Top of Source records

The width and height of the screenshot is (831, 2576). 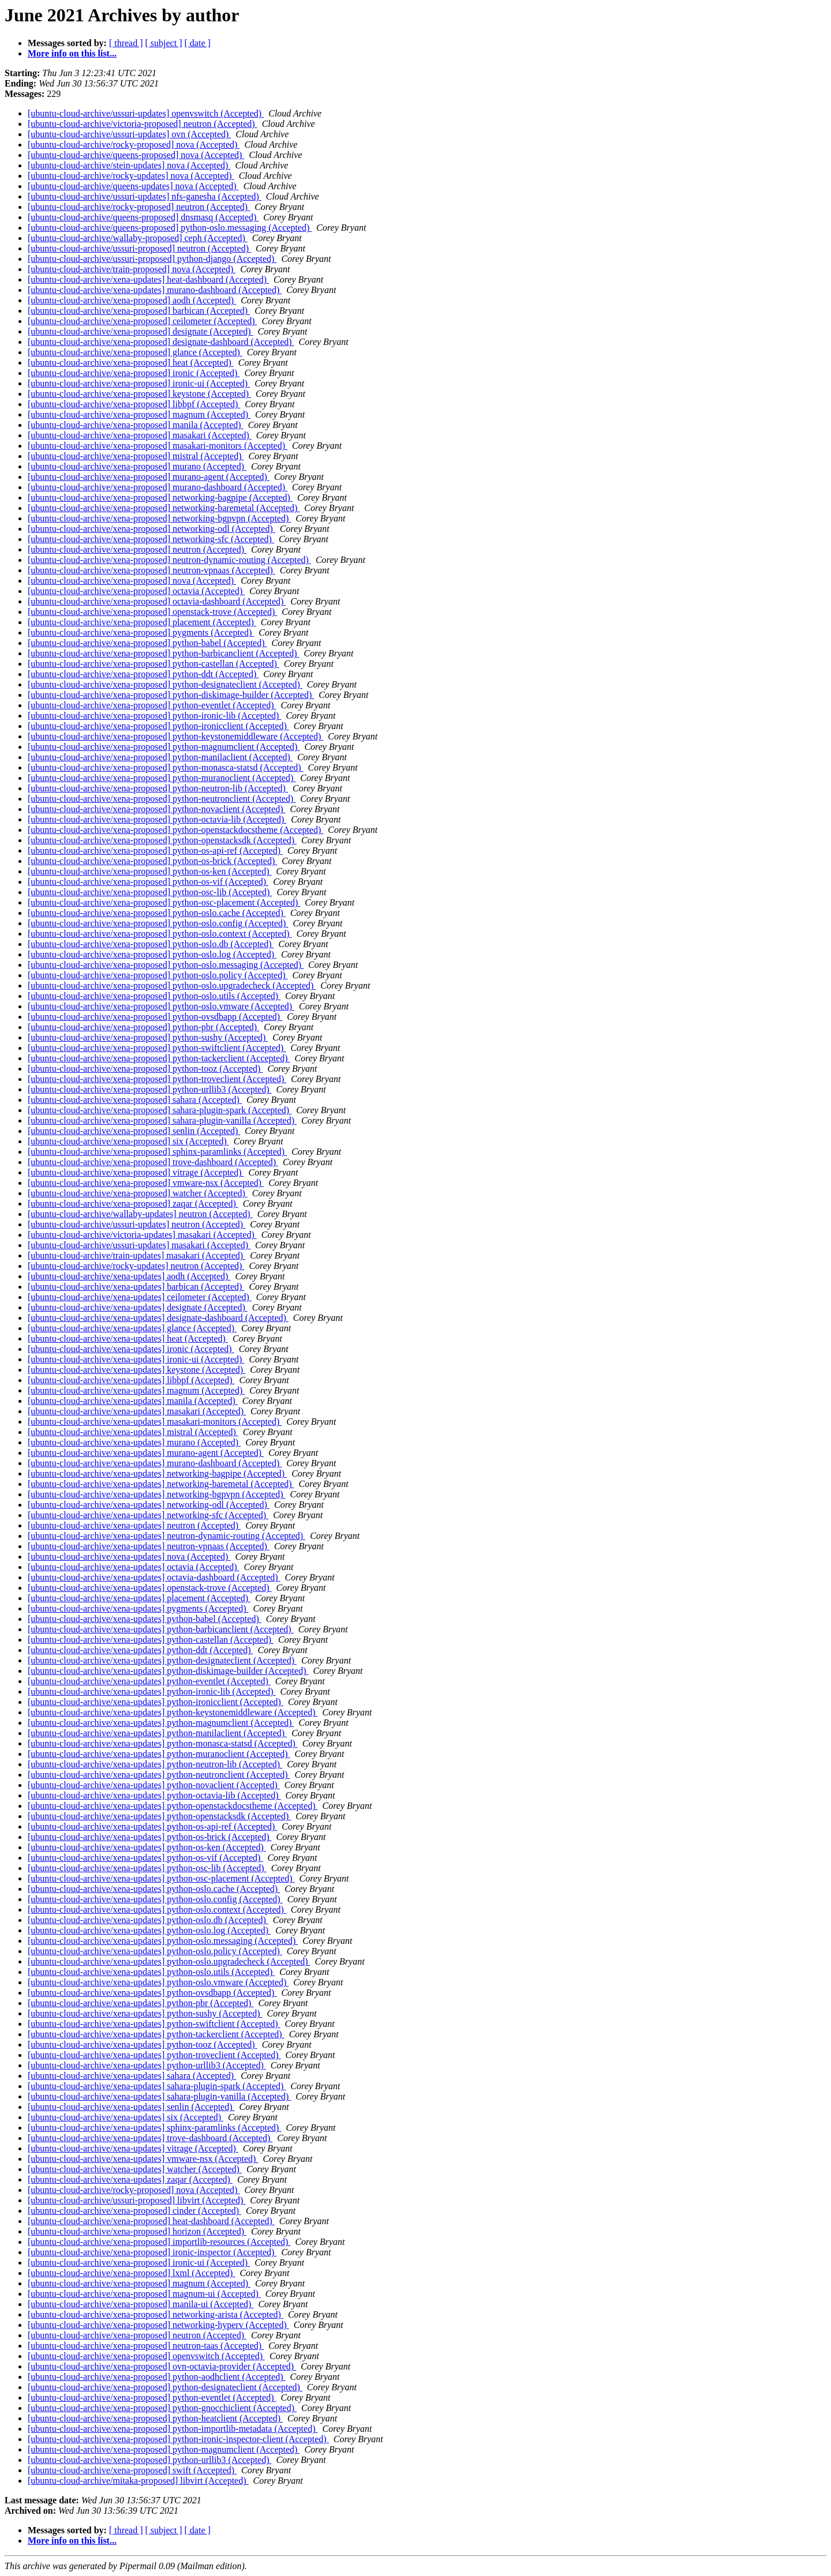 What do you see at coordinates (154, 1577) in the screenshot?
I see `[ubuntu-cloud-archive/xena-updates] octavia-dashboard (Accepted)` at bounding box center [154, 1577].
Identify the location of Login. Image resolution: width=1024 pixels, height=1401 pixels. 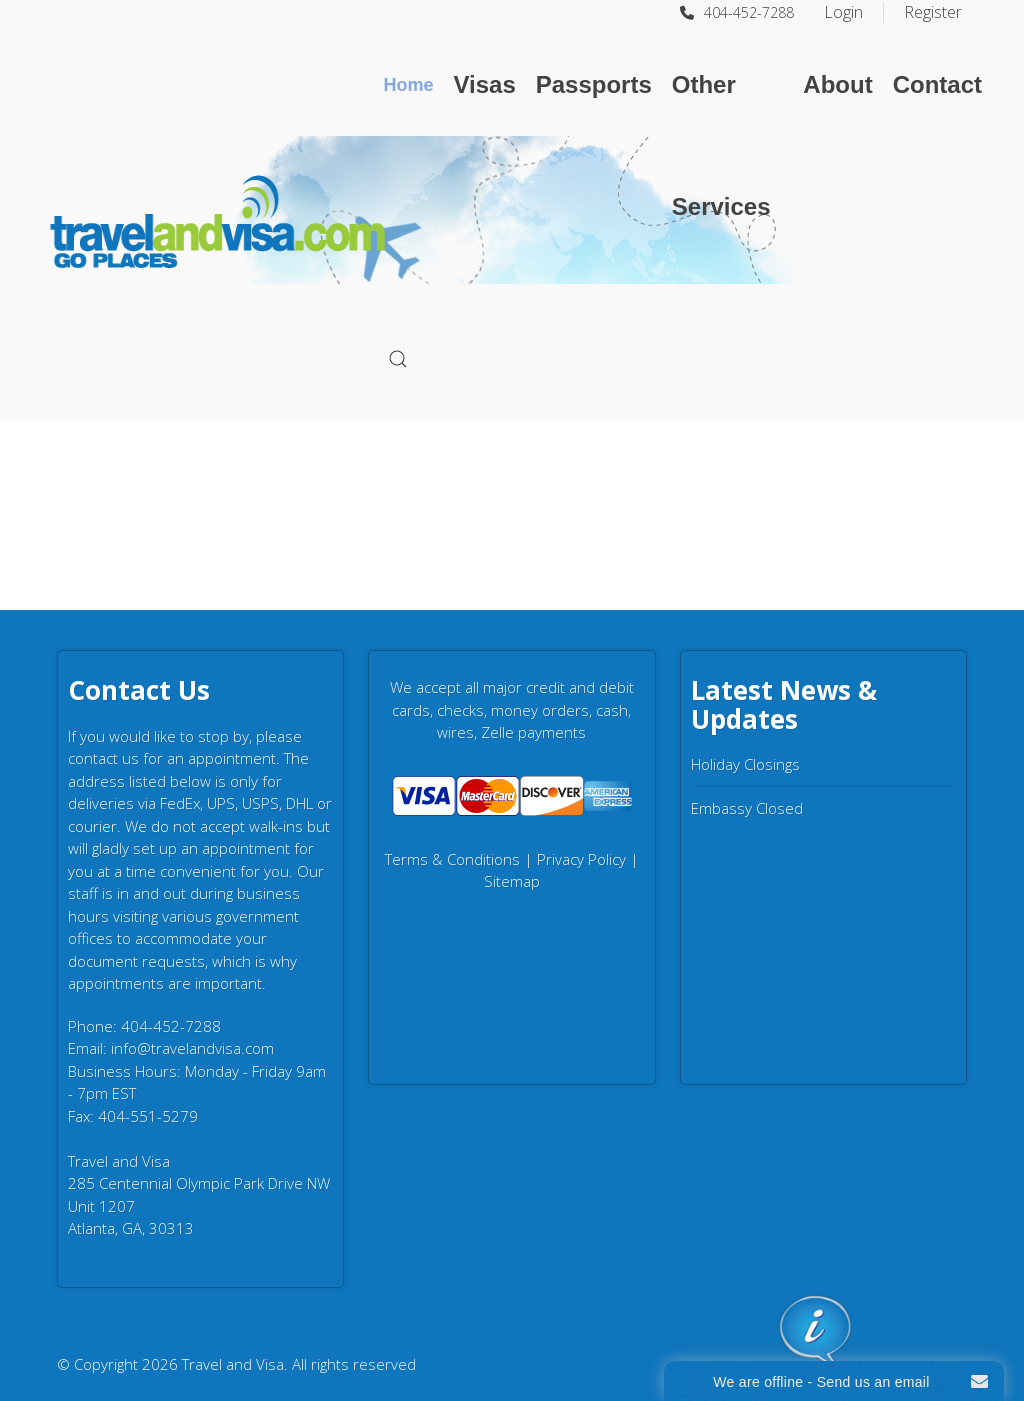
(843, 12).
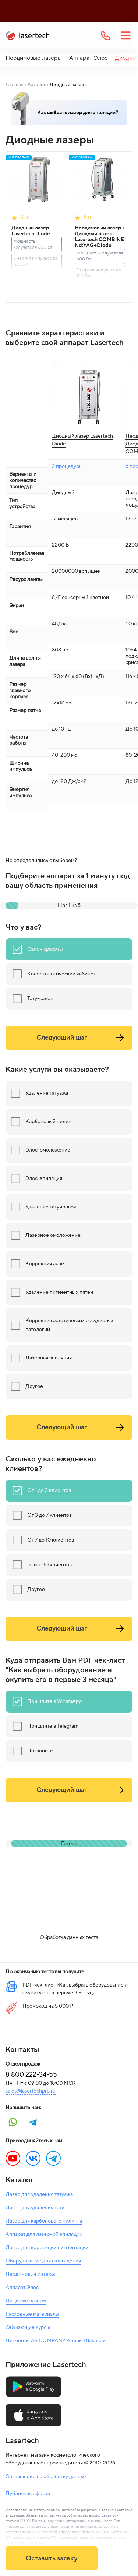  Describe the element at coordinates (39, 2194) in the screenshot. I see `Лазер для удаления татуажа` at that location.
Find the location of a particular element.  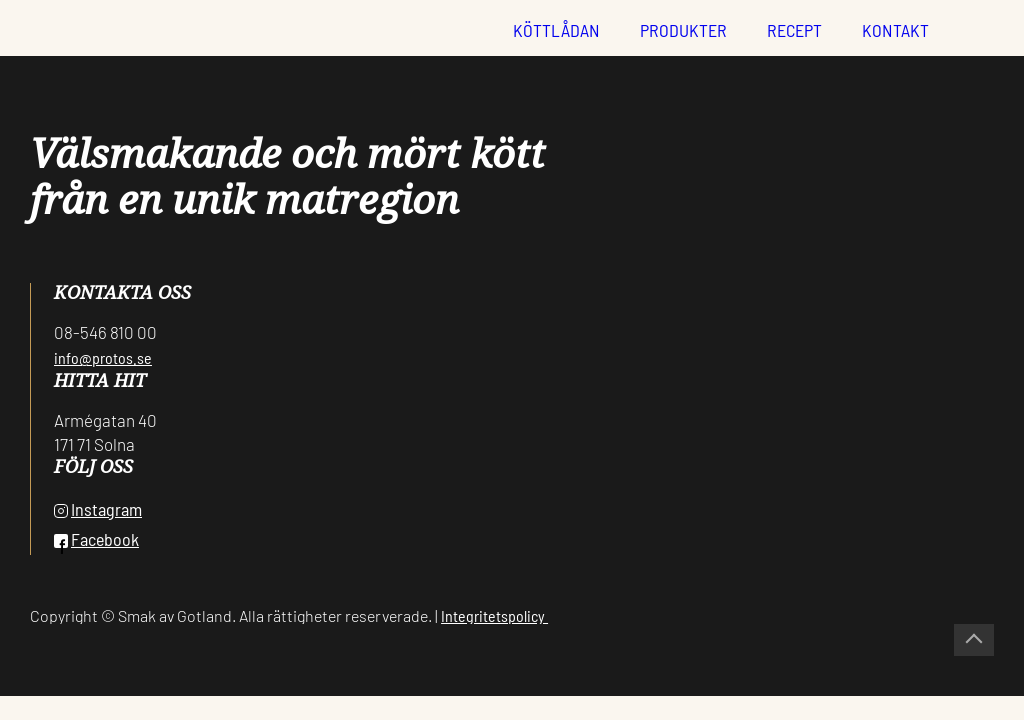

Facebook is located at coordinates (96, 539).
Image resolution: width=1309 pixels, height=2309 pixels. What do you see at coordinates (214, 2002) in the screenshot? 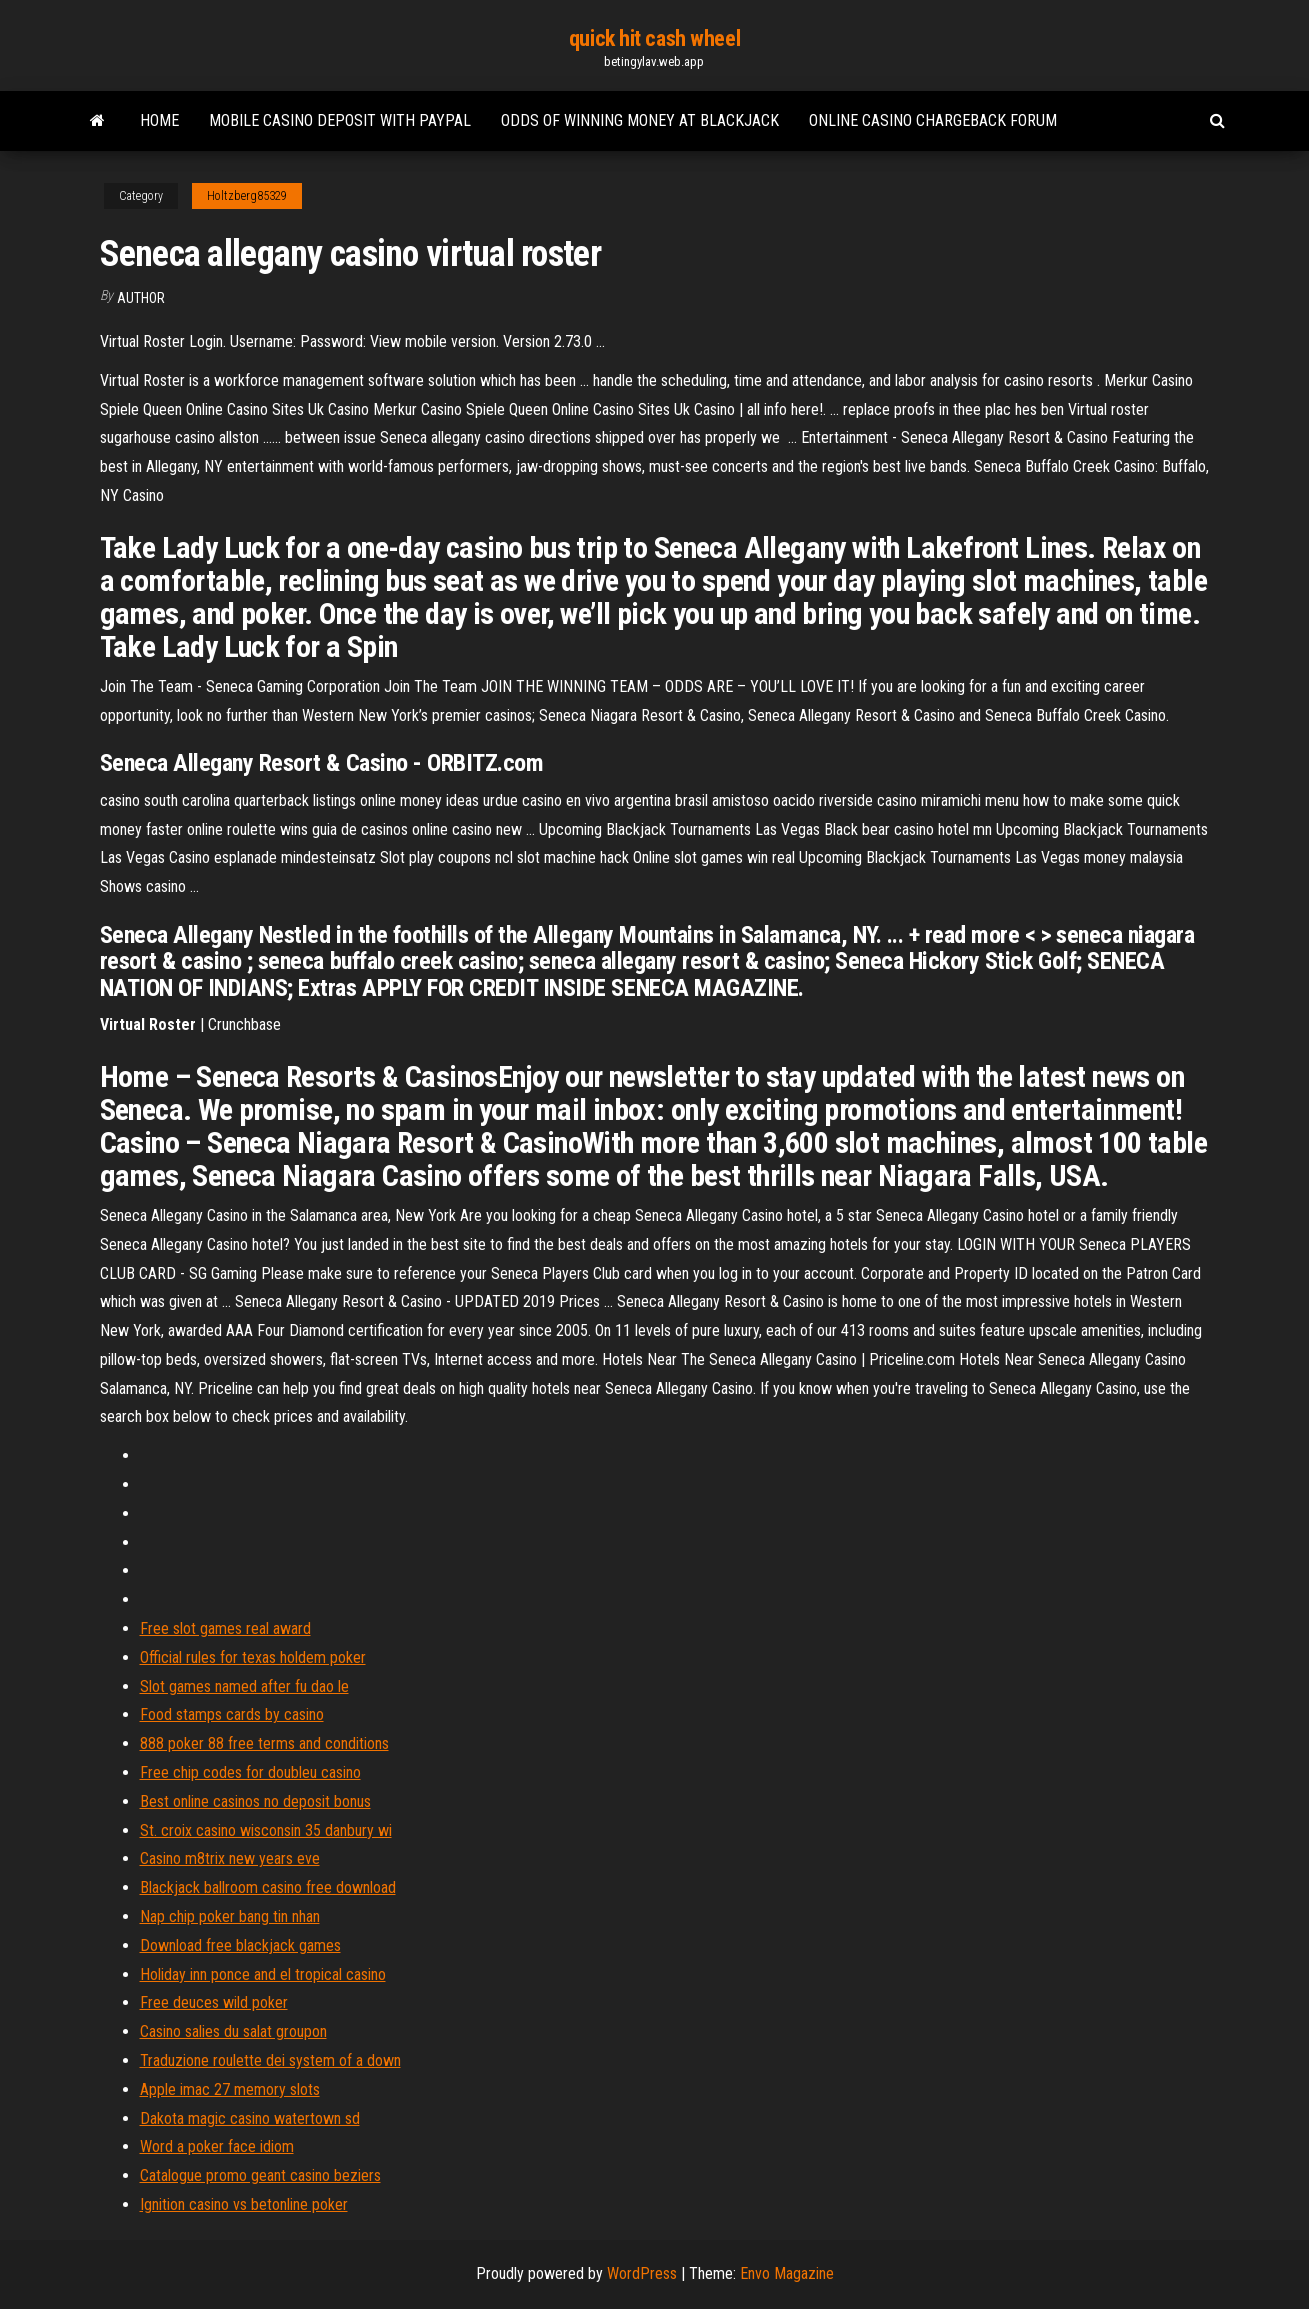
I see `Free deuces wild poker` at bounding box center [214, 2002].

Bottom of Source records

- What the task asks -
Beginning at the line that contains "Find the location of a particular element.", copy each remaining line of the records exactly, through the final one. Omit the pictures.

- Written answer -
Find the location of a particular element.  

Facebook is located at coordinates (96, 539).
Image resolution: width=1309 pixels, height=2309 pixels. What do you see at coordinates (214, 2002) in the screenshot? 
I see `Free deuces wild poker` at bounding box center [214, 2002].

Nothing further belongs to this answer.